WAWE
- Glendale Heights, Illinois; United States;
- Broadcast area: Chicago Metropolitan Area
- Frequency: 94.3 MHz
- Branding: Air1

Programming
- Format: Christian worship
- Affiliations: Air1

Ownership
- Owner: Educational Media Foundation
- Sister stations: WCKL; WLWX; WOKL; WSRI; WZKL;

History
- First air date: September 1960
- Former call signs: WRMN-FM (1960–1972); WJKL (1972–2019);

Technical information
- Licensing authority: FCC
- Facility ID: 19221
- Class: A
- ERP: 3,500 watts
- HAAT: 134 meters (440 ft)

Links
- Public license information: Public file; LMS;
- Webcast: Listen live
- Website: www.air1.com

= WAWE =

Air 1 radio station in Glendale Heights, Illinois

WAWE (94.3 FM) is a radio station broadcasting a Christian worship music format, licensed to Glendale Heights, Illinois, United States. The station serves the Chicago Metropolitan Area and is owned by the Educational Media Foundation, broadcasting its Air1 format.

==History==
===WRMN-FM===
The station began broadcasting in September 1960 and held the call sign WRMN-FM, simulcasting AM 1410 WRMN. The station was located in Elgin, Illinois, and had an ERP of 1,000 watts at a HAAT of 130 ft. By 1965, the station had begun airing programming independent of AM 1410. In 1965, the station's ERP was increased to 3,000 watts and its HAAT was decreased to 115 ft. In 1972, the station's HAAT was increased to 210 ft and its ERP was reduced to 2,500 watts.

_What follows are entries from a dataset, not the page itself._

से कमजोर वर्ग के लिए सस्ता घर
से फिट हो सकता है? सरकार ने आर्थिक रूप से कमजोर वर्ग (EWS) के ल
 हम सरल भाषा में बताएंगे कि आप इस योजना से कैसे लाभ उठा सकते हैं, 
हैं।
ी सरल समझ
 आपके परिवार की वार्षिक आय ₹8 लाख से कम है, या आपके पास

===Progressive rock era===
In 1972, the station adopted the call letters WJKL, which was based on the name of the station manager at the time, Richard Jakle. In 1974, WJKL adopted a progressive rock format, and was branded "The Fox". In 1975, the station's ERP was increased to 3,000 watts. In July 1980, the station dropped all local talent becoming fully automated, airing an album-oriented rock format. Live personalities were brought back in April 1981.

===Big band era===
In September 1982, the station adopted a big band/adult standards format, with the branding "JKL 94" "Great Music". The station featured music from the 1930s, 1940s, 1950s, and 1960s. When Radio Was, hosted by Carl Amari, aired nightly on the station. In 1984, the station's HAAT was increased to 328 ft.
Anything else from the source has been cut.